I am sharing the following links without much elaboration, for the benefit of educators who may wish to follow up on either of the sessions I led or co-led at the Massachusetts Council for Social Studies Going Global one-day conference at Bridgewater State on March 9, 2018.
Those who were not present may nonetheless find some of these links useful. I hope so!
Teaching Coffee
My Geography of Coffee web pages are available for exploring, and include my theme song. The coffee slides I used on the day of the presentation are available as well.
Climate Change
The climate slides I used at the end of the climate-change panel include images related to most of the links below.
One indication of the inadequate state of public understanding of climate change is that the problem is often conflated and confused with ozone depletion. I begin many of my courses with a Global Atmosphere Pre-test, in which students are asked to associate each of 18 items with one problem or the other. It is quite common for respondents to do little better than random chance would predict. I follow the exercise with a Global Atmosphere Post-test document that provides a short explanation of each of the answers. I use the two documents on successive days, and find this combination effective at drawing students into further exploration of one or both of these problems, and the differences in public-policy responses to each.

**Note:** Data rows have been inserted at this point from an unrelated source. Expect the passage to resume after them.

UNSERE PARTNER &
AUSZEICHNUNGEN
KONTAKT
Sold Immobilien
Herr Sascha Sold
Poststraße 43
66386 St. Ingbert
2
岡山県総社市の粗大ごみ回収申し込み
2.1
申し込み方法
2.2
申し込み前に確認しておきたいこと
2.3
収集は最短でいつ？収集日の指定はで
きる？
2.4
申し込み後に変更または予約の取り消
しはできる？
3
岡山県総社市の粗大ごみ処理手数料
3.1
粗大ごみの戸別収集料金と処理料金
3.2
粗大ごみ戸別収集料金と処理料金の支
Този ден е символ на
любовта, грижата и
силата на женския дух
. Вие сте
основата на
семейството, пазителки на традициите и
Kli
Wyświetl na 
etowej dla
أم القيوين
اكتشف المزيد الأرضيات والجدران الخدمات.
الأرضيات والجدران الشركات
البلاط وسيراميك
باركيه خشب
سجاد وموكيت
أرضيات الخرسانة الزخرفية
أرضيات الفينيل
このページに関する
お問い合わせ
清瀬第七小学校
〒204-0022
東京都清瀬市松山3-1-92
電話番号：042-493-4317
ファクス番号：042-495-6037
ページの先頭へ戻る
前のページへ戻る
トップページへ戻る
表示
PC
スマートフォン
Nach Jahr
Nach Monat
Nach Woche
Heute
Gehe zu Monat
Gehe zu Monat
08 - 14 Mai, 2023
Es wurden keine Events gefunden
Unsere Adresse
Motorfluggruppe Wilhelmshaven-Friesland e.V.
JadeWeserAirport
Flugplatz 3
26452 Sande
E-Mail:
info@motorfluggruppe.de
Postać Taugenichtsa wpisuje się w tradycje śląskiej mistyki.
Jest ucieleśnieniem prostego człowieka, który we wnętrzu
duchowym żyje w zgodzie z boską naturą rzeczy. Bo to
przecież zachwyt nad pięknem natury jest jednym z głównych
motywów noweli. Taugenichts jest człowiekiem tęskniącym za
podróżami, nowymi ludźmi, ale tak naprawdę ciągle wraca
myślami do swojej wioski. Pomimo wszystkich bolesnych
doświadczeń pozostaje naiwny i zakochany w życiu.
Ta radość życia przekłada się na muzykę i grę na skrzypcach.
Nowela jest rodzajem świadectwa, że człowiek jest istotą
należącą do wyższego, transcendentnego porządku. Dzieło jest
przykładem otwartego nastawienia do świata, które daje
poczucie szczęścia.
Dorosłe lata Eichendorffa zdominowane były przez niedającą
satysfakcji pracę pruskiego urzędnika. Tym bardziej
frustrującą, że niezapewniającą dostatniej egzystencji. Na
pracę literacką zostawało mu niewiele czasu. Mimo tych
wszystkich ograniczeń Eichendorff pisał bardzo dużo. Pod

Carl Safina: All of my blog posts mentioning Carl Safina's essential book The View from Lazy Point and my Goodreads review of that book. This is one text that students often thank me for assigning.
Leonardo DiCaprio: The official trailer of Before the Flood and my blog post, which includes a map of every place visited in the film.
AAG Atlas Awardees: Primatologist Jane Goodall and Human-Rights Commissioner Mary Robinson (and my post about her message).
My own climate introduction page and climate entries on my Environmental Geography blog, especially Frosty Denial, Climate Attack, and Climate Foxholes.
In reply to the often-repeated suggestion that climate scientists have somehow shifted their descriptions as evidence has "proven" them wrong, I include a link to the very first article on the subject in my post Early Warning.
Finally, teachers -- and others -- who want to learn more may wish to take our course, Geography of Coffee & Climate Change. Dr. Rob Hellström and I offered it in July 2017 but did not get enough participants. We hope to offer it in another July session in the near future.